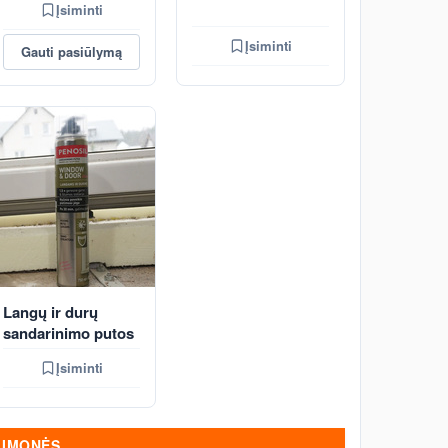
Įsiminti
Įsiminti
Gauti pasiūlymą
Langų ir durų
sandarinimo putos
Įsiminti
ĮMONĖS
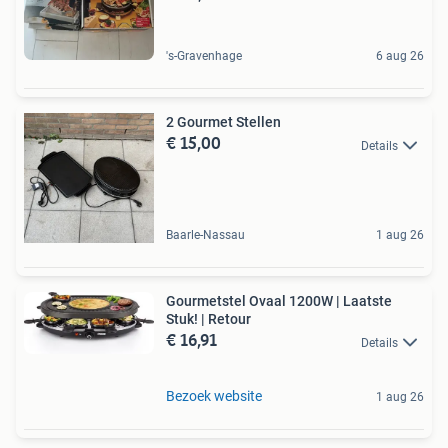
's-Gravenhage
6 aug 26
2 Gourmet Stellen
€ 15,00
Details
Baarle-Nassau
1 aug 26
Gourmetstel Ovaal 1200W | Laatste
Stuk! | Retour
€ 16,91
Details
Bezoek website
1 aug 26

» Brief: In your copy, include every record word for word but no pictures.

» Answer for this exercise:
Įsiminti
Įsiminti
Gauti pasiūlymą
Langų ir durų
sandarinimo putos
Įsiminti
ĮMONĖS
's-Gravenhage
6 aug 26
2 Gourmet Stellen
€ 15,00
Details
Baarle-Nassau
1 aug 26
Gourmetstel Ovaal 1200W | Laatste
Stuk! | Retour
€ 16,91
Details
Bezoek website
1 aug 26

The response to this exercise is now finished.